2. Noise Reaction Model

According to Babisch’s noise reaction model, the “indirect/nonauditory pathway” (compared to the “direct/auditory pathway,” which describes effects on the auditory system by exposure to high levels of noise such as hearing loss and tinnitus) is crucial in determining adverse systemic health effects (Figure 1) [7, 8]. In this setting, low-level noise exposure interferes with communication, disturbs daily activities, and disrupts sleep, leading to sympathetic and endocrine activation and a number of cognitive and emotional reactions, including annoyance, depression, and mental stress.
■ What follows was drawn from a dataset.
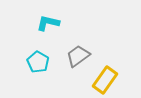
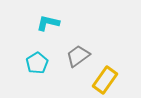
cyan pentagon: moved 1 px left, 1 px down; rotated 10 degrees clockwise
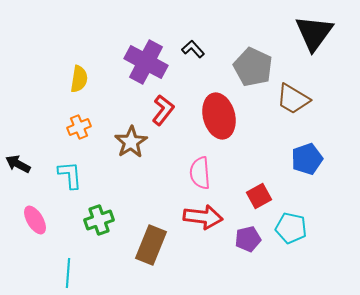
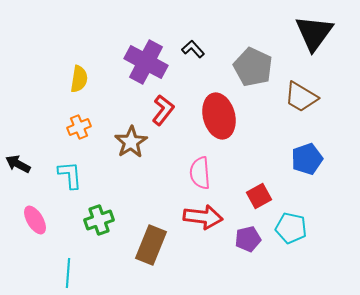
brown trapezoid: moved 8 px right, 2 px up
If the exposure persists over a period of time, the cognitive and emotional state of stress could then cause a pathophysiological cascade, resulting in increased stress hormone levels, blood pressure, and heart rate, which in turn favors the development of cerebrocardiovascular risk factors such as hypertension, arrhythmia, dyslipidemia, increased blood viscosity and blood glucose, and activation of blood clotting factors and the subsequent manifestation of cerebrocardiovascular disease such as stroke, ischemic heart disease, acute myocardial infarction, heart failure, and arterial hypertension [5, 6]. Of note, even short-term nocturnal aircraft noise exposure has been shown to be associated with takotsubo cardiomyopathy, a condition triggered by emotional stress and excessive stress hormone release (also known as broken-heart syndrome) [9]. Noise-induced annoyance has been proposed to play an intermediary role in disease development, i.e., the degree to which noise causes interference, annoyance, and mental stress may mediate the pathophysiological consequences and disease risk [10, 11]. Accordingly, traffic noise annoyance was shown to be an effect modifier or to be directly related to ischemic heart disease, hypertension, atrial fibrillation, myocardial infarction, stroke, and symptoms of cardiovascular disease [1018].
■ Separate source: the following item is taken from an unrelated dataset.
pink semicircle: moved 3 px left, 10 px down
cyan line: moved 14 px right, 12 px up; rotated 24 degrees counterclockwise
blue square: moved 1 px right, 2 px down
Additionally, considering that noise annoyance represents mental stress, it has been shown to be associated with psychological symptoms and disorders such as depression and anxiety, with the important notion that different noise sources may induce different levels of annoyance (Figure 2) [19, 20]. Importantly, chronic mental stress per se is a well-established independent risk factor for both cerebrocardiovascular and psychological disorders, while these conditions are known to negatively affect each other in a bidirectional way [21, 22]. Given this framework, chronic noise annoyance/stress may impair adaptation and increase stress vulnerability, leading to decreased stress resistance in order to cope with the stressor [15]. Instead, as a consequence of stress and onset of psychological disorders, noise exposure may promote maladaptive coping mechanisms in the manner of life style risk factors, as shown by recent studies indicating that traffic noise was related to physical inactivity, smoking, and alcohol consumption [2325]. Thus, besides the direct adverse cerebrocardiovascular effects of noise, an indirect pathway of adverse noise effects can be assumed causing cerebrocardiovascular disease via causing psychological disorder such as depression and anxiety.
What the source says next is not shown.